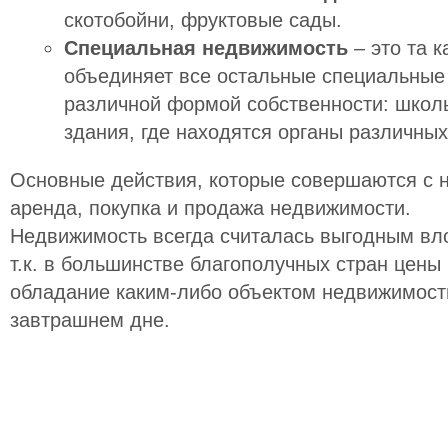
скотобойни, фруктовые сады.
Специальная недвижимость
– это та к
объединяет все остальные специальные
различной формой собственности: школы
здания, где находятся органы различных
Основные действия, которые совершаются с 
аренда, покупка и продажа недвижимости.
Недвижимость всегда считалась выгодным вл
т.к. в большинстве благополучных стран цены
обладание каким-либо объектом недвижимост
завтрашнем дне.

--------------------------------

What is required: The expected output is the lines from the one holding "различной формой собственности: школы" through the last line of the data, exactly as they appear, with nothing before or after.

Completed task:
различной формой собственности: школы
здания, где находятся органы различных
Основные действия, которые совершаются с 
аренда, покупка и продажа недвижимости.
Недвижимость всегда считалась выгодным вл
т.к. в большинстве благополучных стран цены
обладание каким-либо объектом недвижимост
завтрашнем дне.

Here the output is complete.